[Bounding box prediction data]
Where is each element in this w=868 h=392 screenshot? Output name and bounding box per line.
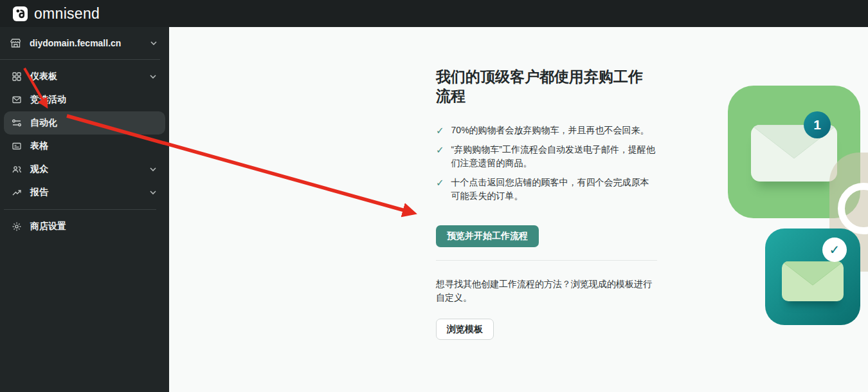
bullet-text: “弃购购物车”工作流程会自动发送电子邮件，提醒他们注意遗留的商品。 xyxy=(451,143,657,170)
sidebar-item-campaigns[interactable]: 竞选活动 xyxy=(4,88,165,111)
logo-text: omnisend xyxy=(34,5,100,23)
report-icon xyxy=(11,187,22,198)
store-selector[interactable]: diydomain.fecmall.cn xyxy=(0,27,169,59)
sidebar-item-label: 报告 xyxy=(30,187,140,198)
ring-shape xyxy=(838,183,868,234)
check-icon: ✓ xyxy=(436,143,444,170)
check-icon: ✓ xyxy=(436,176,444,203)
sidebar-item-reports[interactable]: 报告 xyxy=(4,181,165,204)
content-column: 我们的顶级客户都使用弃购工作流程 ✓ 70%的购物者会放弃购物车，并且再也不会回… xyxy=(436,67,657,340)
automation-icon xyxy=(11,118,22,129)
sidebar-divider xyxy=(0,59,160,60)
store-name: diydomain.fecmall.cn xyxy=(30,38,140,48)
form-icon xyxy=(11,141,22,152)
sidebar-item-label: 商店设置 xyxy=(30,221,158,232)
chevron-down-icon xyxy=(148,71,158,82)
chevron-down-icon xyxy=(148,164,158,174)
teal-envelope-tile: ✓ xyxy=(765,229,860,325)
list-item: ✓ 十个点击返回您店铺的顾客中，有四个会完成原本可能丢失的订单。 xyxy=(436,176,657,203)
envelope-graphic xyxy=(751,125,837,182)
sidebar-item-dashboard[interactable]: 仪表板 xyxy=(4,65,165,88)
sidebar-divider xyxy=(4,209,156,210)
green-envelope-tile: 1 xyxy=(728,86,860,218)
dashboard-icon xyxy=(11,71,22,82)
sidebar-item-automation[interactable]: 自动化 xyxy=(4,111,165,135)
sidebar-item-forms[interactable]: 表格 xyxy=(4,135,165,158)
sidebar-menu: 仪表板 竞选活动 自动化 xyxy=(0,64,169,238)
sidebar-item-label: 自动化 xyxy=(30,117,158,129)
sidebar-item-store-settings[interactable]: 商店设置 xyxy=(4,215,165,238)
content-divider xyxy=(436,260,657,261)
sidebar-item-audience[interactable]: 观众 xyxy=(4,158,165,181)
bullet-text: 十个点击返回您店铺的顾客中，有四个会完成原本可能丢失的订单。 xyxy=(451,176,657,203)
browse-templates-button[interactable]: 浏览模板 xyxy=(436,319,494,340)
omnisend-logo[interactable]: omnisend xyxy=(13,5,100,23)
storefront-icon xyxy=(10,38,21,49)
check-badge: ✓ xyxy=(822,238,847,262)
sidebar-item-label: 表格 xyxy=(30,140,158,152)
people-icon xyxy=(11,164,22,175)
main-content: 我们的顶级客户都使用弃购工作流程 ✓ 70%的购物者会放弃购物车，并且再也不会回… xyxy=(169,27,868,392)
notification-badge: 1 xyxy=(804,111,831,138)
bullet-text: 70%的购物者会放弃购物车，并且再也不会回来。 xyxy=(451,124,649,137)
page-title: 我们的顶级客户都使用弃购工作流程 xyxy=(436,67,657,106)
list-item: ✓ 70%的购物者会放弃购物车，并且再也不会回来。 xyxy=(436,124,657,137)
beige-overlay-shape xyxy=(829,153,868,272)
gear-icon xyxy=(11,221,22,232)
top-bar: omnisend xyxy=(0,0,868,27)
helper-text: 想寻找其他创建工作流程的方法？浏览现成的模板进行自定义。 xyxy=(436,277,657,304)
check-icon: ✓ xyxy=(436,124,444,137)
omnisend-logo-icon xyxy=(13,6,28,21)
chevron-down-icon xyxy=(148,187,158,198)
sidebar: diydomain.fecmall.cn 仪表板 xyxy=(0,27,169,392)
sidebar-item-label: 观众 xyxy=(30,163,140,175)
sidebar-item-label: 仪表板 xyxy=(30,71,140,82)
envelope-icon xyxy=(11,95,22,106)
envelope-graphic xyxy=(782,261,844,301)
sidebar-item-label: 竞选活动 xyxy=(30,94,158,106)
list-item: ✓ “弃购购物车”工作流程会自动发送电子邮件，提醒他们注意遗留的商品。 xyxy=(436,143,657,170)
chevron-down-icon xyxy=(149,38,159,48)
preview-start-workflow-button[interactable]: 预览并开始工作流程 xyxy=(436,225,539,247)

Work instructions - Each record above goes into the copy word for word; the pictures do not.

Exercise output -
Where is each element in this w=868 h=392 screenshot? Output name and bounding box per line.
bullet-text: “弃购购物车”工作流程会自动发送电子邮件，提醒他们注意遗留的商品。 xyxy=(451,143,657,170)
sidebar-item-campaigns[interactable]: 竞选活动 xyxy=(4,88,165,111)
logo-text: omnisend xyxy=(34,5,100,23)
report-icon xyxy=(11,187,22,198)
store-selector[interactable]: diydomain.fecmall.cn xyxy=(0,27,169,59)
sidebar-item-label: 报告 xyxy=(30,187,140,198)
ring-shape xyxy=(838,183,868,234)
check-icon: ✓ xyxy=(436,143,444,170)
check-icon: ✓ xyxy=(436,176,444,203)
sidebar-item-reports[interactable]: 报告 xyxy=(4,181,165,204)
content-column: 我们的顶级客户都使用弃购工作流程 ✓ 70%的购物者会放弃购物车，并且再也不会回… xyxy=(436,67,657,340)
automation-icon xyxy=(11,118,22,129)
sidebar-divider xyxy=(0,59,160,60)
store-name: diydomain.fecmall.cn xyxy=(30,38,140,48)
form-icon xyxy=(11,141,22,152)
sidebar-item-label: 商店设置 xyxy=(30,221,158,232)
chevron-down-icon xyxy=(148,71,158,82)
chevron-down-icon xyxy=(148,164,158,174)
teal-envelope-tile: ✓ xyxy=(765,229,860,325)
list-item: ✓ 十个点击返回您店铺的顾客中，有四个会完成原本可能丢失的订单。 xyxy=(436,176,657,203)
envelope-graphic xyxy=(751,125,837,182)
sidebar-item-dashboard[interactable]: 仪表板 xyxy=(4,65,165,88)
sidebar-divider xyxy=(4,209,156,210)
green-envelope-tile: 1 xyxy=(728,86,860,218)
dashboard-icon xyxy=(11,71,22,82)
sidebar-item-automation[interactable]: 自动化 xyxy=(4,111,165,135)
sidebar-item-forms[interactable]: 表格 xyxy=(4,135,165,158)
sidebar-menu: 仪表板 竞选活动 自动化 xyxy=(0,64,169,238)
sidebar-item-label: 自动化 xyxy=(30,117,158,129)
sidebar-item-store-settings[interactable]: 商店设置 xyxy=(4,215,165,238)
content-divider xyxy=(436,260,657,261)
sidebar-item-audience[interactable]: 观众 xyxy=(4,158,165,181)
bullet-text: 十个点击返回您店铺的顾客中，有四个会完成原本可能丢失的订单。 xyxy=(451,176,657,203)
browse-templates-button[interactable]: 浏览模板 xyxy=(436,319,494,340)
omnisend-logo[interactable]: omnisend xyxy=(13,5,100,23)
storefront-icon xyxy=(10,38,21,49)
check-badge: ✓ xyxy=(822,238,847,262)
sidebar-item-label: 表格 xyxy=(30,140,158,152)
people-icon xyxy=(11,164,22,175)
main-content: 我们的顶级客户都使用弃购工作流程 ✓ 70%的购物者会放弃购物车，并且再也不会回… xyxy=(169,27,868,392)
notification-badge: 1 xyxy=(804,111,831,138)
bullet-text: 70%的购物者会放弃购物车，并且再也不会回来。 xyxy=(451,124,649,137)
page-title: 我们的顶级客户都使用弃购工作流程 xyxy=(436,67,657,106)
list-item: ✓ 70%的购物者会放弃购物车，并且再也不会回来。 xyxy=(436,124,657,137)
beige-overlay-shape xyxy=(829,153,868,272)
gear-icon xyxy=(11,221,22,232)
top-bar: omnisend xyxy=(0,0,868,27)
helper-text: 想寻找其他创建工作流程的方法？浏览现成的模板进行自定义。 xyxy=(436,277,657,304)
check-icon: ✓ xyxy=(436,124,444,137)
omnisend-logo-icon xyxy=(13,6,28,21)
chevron-down-icon xyxy=(148,187,158,198)
sidebar: diydomain.fecmall.cn 仪表板 xyxy=(0,27,169,392)
sidebar-item-label: 观众 xyxy=(30,163,140,175)
sidebar-item-label: 仪表板 xyxy=(30,71,140,82)
envelope-icon xyxy=(11,95,22,106)
envelope-graphic xyxy=(782,261,844,301)
sidebar-item-label: 竞选活动 xyxy=(30,94,158,106)
list-item: ✓ “弃购购物车”工作流程会自动发送电子邮件，提醒他们注意遗留的商品。 xyxy=(436,143,657,170)
chevron-down-icon xyxy=(149,38,159,48)
preview-start-workflow-button[interactable]: 预览并开始工作流程 xyxy=(436,225,539,247)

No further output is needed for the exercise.